Saturday, August 29, 2009

RESULTS are in

Well the preliminary (99% accurate) results from the CVS are in, and baby has the perfect 46 chromosomes, so no indication of Down's. Thank god! I had a pretty awful day yesterday waiting for the phone call. The test itself was uneventful--other than the fact that it felt like I was being lanced with a spear, but not as painful. It felt wrong, just wrong. But the doctor was great and I'm so thankful to have the answer I was hoping for.

And....

I am having A BOY!!

I had a feeling all along that it would be a boy! Here I'm going to admit something and hopefully never dwell on it again. Yes, deep down I was hoping for a girl. One of the things that drove me to this pregnancy was the desire to re-create the wonderful, loving relationship that I have with my mother. Obviously, having a girl is something familiar, and therefore not quite as scary to me.

Thus hearing the final news (even though I had mother's intuition) that baby is, indeed, a little XY has hit me harder than I expected. I know that this is not how I am supposed to feel! I love him dearly (he was bopping around like a jelly bean on the ultrasound---soooo adorable). But what has surfaced again is a bit more fear than I expected. Can I be a good single mom to a boy? Will it be harder for him to not have a dad than it would be for a girl, and will I know how to shepherd him through those hard times? Will we have the same kind of connection that I've been craving between a mother and a daughter? Does anyone have any answers?? :)

I just need to process this. I haven't had a "him" in my life (besides my cat!) for quite some time! Will I be able to find role models for him? Will he learn how to be a man in our society without a constant male figure around?

And now I also think: will I never have a daughter? I always hoped that I would have a daughter in my life, yet at this point, and under the current circumstances, I don't think I will. There is something to mourn there for me. I feel quite sad, actually.

Somehow it feels wrong for me to admit some of these things, but I feel I need to get them out before I can move on with the beautiful life that is growing inside me.

7 comments:

Anonymous said...

How exciting!!! Congratulations! A boy!! Once he's born, you won't give it another thought that He was meant to be. :)

Tanya said...

I had a moment of disappointment when they told me I had a boy... more of a "but I REALLY wanted a girl" moment. He's now two and I wouldn't trade my boy for all the girls in the world. Now that I'm trying for #2... well now I'd love to have another boy.

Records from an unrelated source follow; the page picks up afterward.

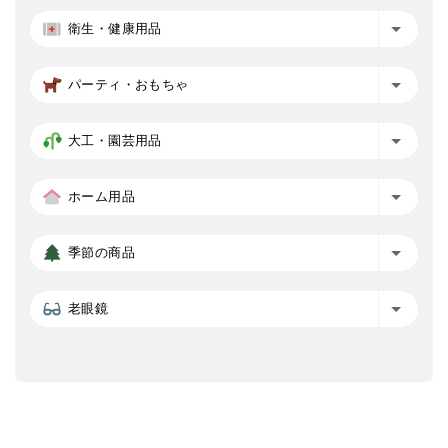
衛生・健康用品
パーティ・おもちゃ
大工・園芸用品
ホーム用品
季節の商品
老眼鏡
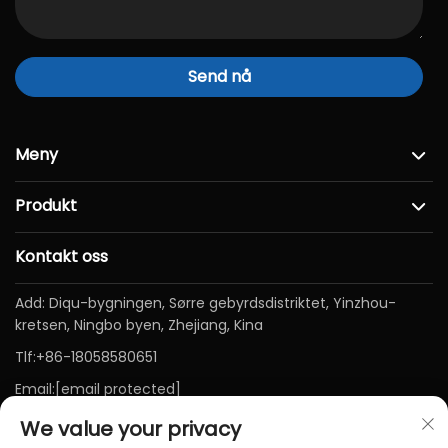
Send nå
Meny
Produkt
Kontakt oss
Add: Diqu-bygningen, Sørre gebyrdsdistriktet, Yinzhou-
kretsen, Ningbo byen, Zhejiang, Kina
Tlf:
+86-18058580651
Email:
[email protected]
We value your privacy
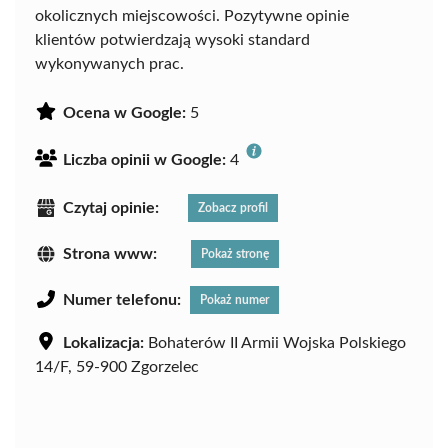
okolicznych miejscowości. Pozytywne opinie
klientów potwierdzają wysoki standard
wykonywanych prac.
Ocena w Google:
5
Liczba opinii w Google:
4
Czytaj opinie:
Zobacz profil
Strona www:
Pokaż stronę
Numer telefonu:
Pokaż numer
Lokalizacja:
Bohaterów II Armii Wojska Polskiego
14/F, 59-900 Zgorzelec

I think it's totally normal to have a preferrence but that most people just won't admit they did.

Heather said...

Congratulations on having a BOY! My friends who are parents of both boys and girls are very adamant that boys are so much "easier". But I'm in the same place that you were/are...I'm hoping for a girl because boys are that much more mysterious to me. I don't "get" boys. So it'll be just my luck that I'll have a boy, too! Now I wish I could have CVS done just so I can find out the gender--obviously not the right reason, LOL! I have several more weeks to wait. My cousin has two amazing boys whom I just adore...you're in for SO much fun!

Dresden said...

woooo!! congrats!!
& the feelings that are bubbling up?? totally similar to what I felt earlier. I was so glad to know as soon as I did that W had boy bits because I was able to start visualizing my life with a son.
so glad everything is looking good in there!!!

cmay said...

OMGosh. You are SO me...6 plus years ago. I felt the SAME things you describe. I felt I was being totally middle of the road before I found out I was having a boy, but it took a good day or two of shock and, yes, greiving before I began to accept having a boy. And, even the first few months too. In fact, after he was born I was continually surprised that those testicles et al didn't fall off yet! I still wish I had a girl, especially when I walk through the kids clothing departments, but I SO love my boy. You will have a special bond with your son. And you will also find great male role models along the way for your son to watch, bond and model after. It will all turn out. Don't feel guilty for your girl wishes. It's an absolute natural response--I don't know many women who DON'T feel these same feelings. Including remorse over the pregnancy itself, even when you tried on PURPOSE to get pregnant.
And CONGRATULATIONS on your boy!!!

Dora said...

Congrats on your boy! I think I might be unusual as an SMC in that I was kind of hoping for a boy. I know most of it is because of my difficult relationship with my mother, so it's reassuring to read about other women who have close relationships with their moms.

As far as raising a boy without a father, well first of all, just because we're single now, it doesn't necessarily mean we'll be single forever. And there is actually research that says men raised by single mom's do just fine. I think our president would agree. Here's an article about it.

Meg said...

I so get the wising for a girl. I know that I will be a little sad if mine turns out to be a boy. I also know that boys are wonderful and once you get used to the idea and he gets here you won't be able to imagine it any other way! I have two nephews that I wouldn't trade for all the frilly dresses in the world.

I say don't worry too much about male role models because it's much more important to have positive people role models!